Core Concepts
Adaptive batch selection improves multi-label classification by focusing on hard and imbalanced samples.
Abstract
The content discusses the importance of adaptive batch selection in multi-label classification. It introduces a novel approach that prioritizes hard samples related to minority labels, improving convergence and performance. The method combines binary cross-entropy loss with global and local imbalance weights, addressing class imbalance issues.
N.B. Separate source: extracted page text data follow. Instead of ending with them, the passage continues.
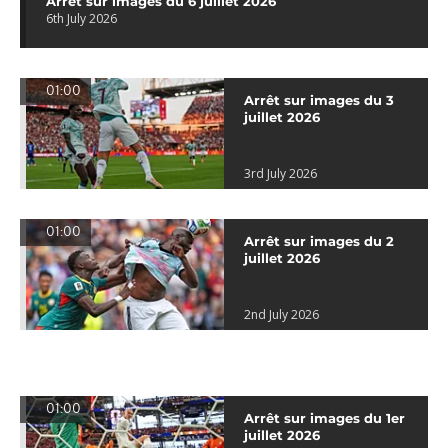
Arrêt sur images du 6 juillet 2026
6th July 2026
01:00
Arrêt sur images du 3
juillet 2026
3rd July 2026
01:00
Arrêt sur images du 2
juillet 2026
2nd July 2026
01:00
Arrêt sur images du 1er
juillet 2026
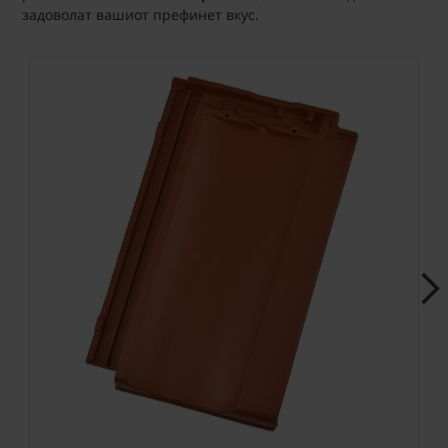
задоволат вашиот префинет вкус.
Next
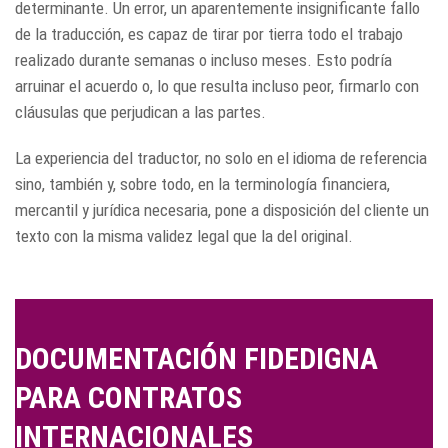
determinante. Un error, un aparentemente insignificante fallo
de la traducción, es capaz de tirar por tierra todo el trabajo
realizado durante semanas o incluso meses. Esto podría
arruinar el acuerdo o, lo que resulta incluso peor, firmarlo con
cláusulas que perjudican a las partes.
La experiencia del traductor, no solo en el idioma de referencia
sino, también y, sobre todo, en la terminología financiera,
mercantil y jurídica necesaria, pone a disposición del cliente un
texto con la misma validez legal que la del original.
DOCUMENTACIÓN FIDEDIGNA
PARA CONTRATOS
INTERNACIONALES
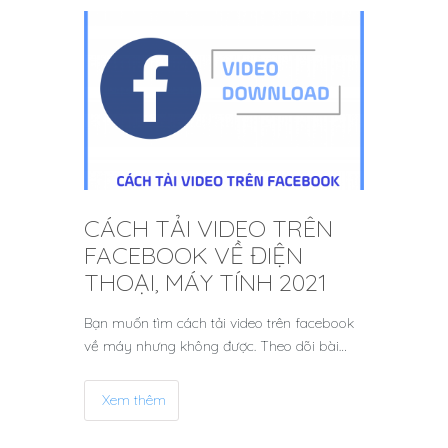
CÁCH TẢI VIDEO TRÊN
FACEBOOK VỀ ĐIỆN
THOẠI, MÁY TÍNH 2021
Bạn muốn tìm cách tải video trên facebook
về máy nhưng không được. Theo dõi bài…
Xem thêm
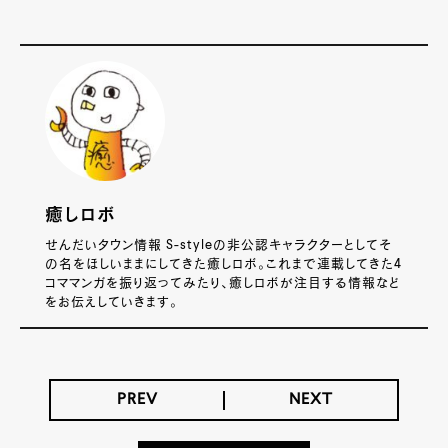
癒しロボ
せんだいタウン情報 S-styleの非公認キャラクターとしてそ
の名をほしいままにしてきた癒しロボ。これまで連載してきた4
コママンガを振り返ってみたり、癒しロボが注目する情報など
をお伝えしていきます。
PREV
NEXT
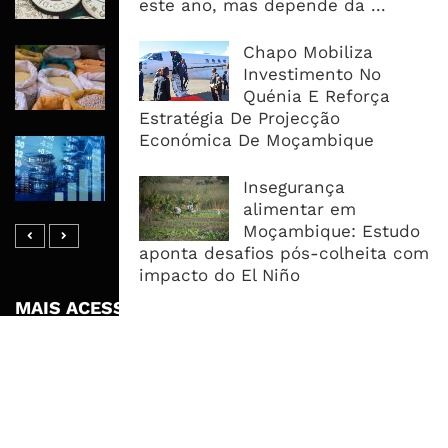
este ano, mas depende da ...
Dívida e Divisas Limitam Aceleração
Chapo Mobiliza
Commodities Agrícolas Entram Numa
Investimento No
Nova Fase de Risco Após Meses de
Quénia E Reforça
Oferta Confortável
Estratégia De Projecção
Económica De Moçambique
Dívida Pública Sobe Para 75,2% do
PIB e Pressão Desloca-se Para o
Insegurança
Endividamento Interno
alimentar em
Moçambique: Estudo
aponta desafios pós-colheita com
impacto do El Niño
MAIS ACESSADOS
Tempestade Tropical GEZANI Poderá
Afectar Mais De Um Milhão De
Pessoas No Centro E Sul ...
Experiments on various datasets demonstrate the effectiveness of the adaptive batch selection strategy.
Introduction
Deep learning success in multi-label classification.
Class imbalance challenges in multi-label data.
Proposed Method
Rank-based batch selection.
Class imbalance aware weighting.
Incorporation of quantization index.
Adaptive batch selection with label correlations.
Experiments and Analysis
Evaluation metrics and datasets.
Comparative results of batch selection strategies.
Convergence analysis from different perspectives.
Investigation of loss metrics.
Parameter analysis impact on the method.
Conclusion
Proposal of a novel adaptive batch selection strategy.
Improved convergence and performance in multi-label classification.
Stats
"The adaptive batch selection method outperforms random selection with statistical significance."
"The adaptive batch selection significantly enhances the performance of deep learning models."
Quotes
"Samples associated with minority labels tend to induce greater losses."
"Adaptive batch selection consistently outperformed random selection."